(DATA RECORDS):
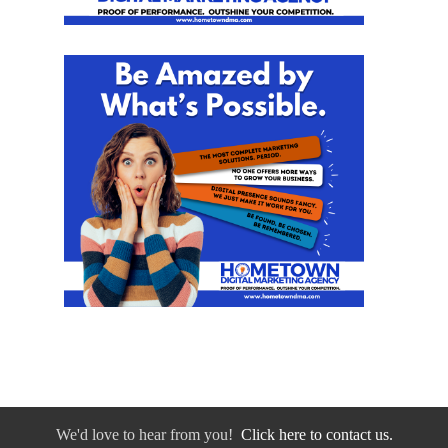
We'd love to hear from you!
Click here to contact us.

--

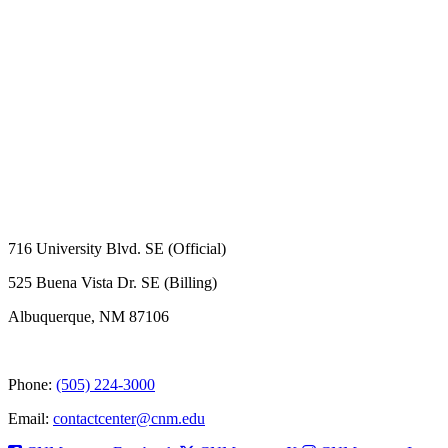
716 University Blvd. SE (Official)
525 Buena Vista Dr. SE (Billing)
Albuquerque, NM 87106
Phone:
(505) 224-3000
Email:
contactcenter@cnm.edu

(PROBLEM): Find "716 University Blvd. SE (Official)" in the entries above and copy that whole line exactly, then each line after it through the line that contains "contactcenter@cnm.edu".

(SOLUTION TO THIS PROBLEM):
716 University Blvd. SE (Official)
525 Buena Vista Dr. SE (Billing)
Albuquerque, NM 87106
Phone:
(505) 224-3000
Email:
contactcenter@cnm.edu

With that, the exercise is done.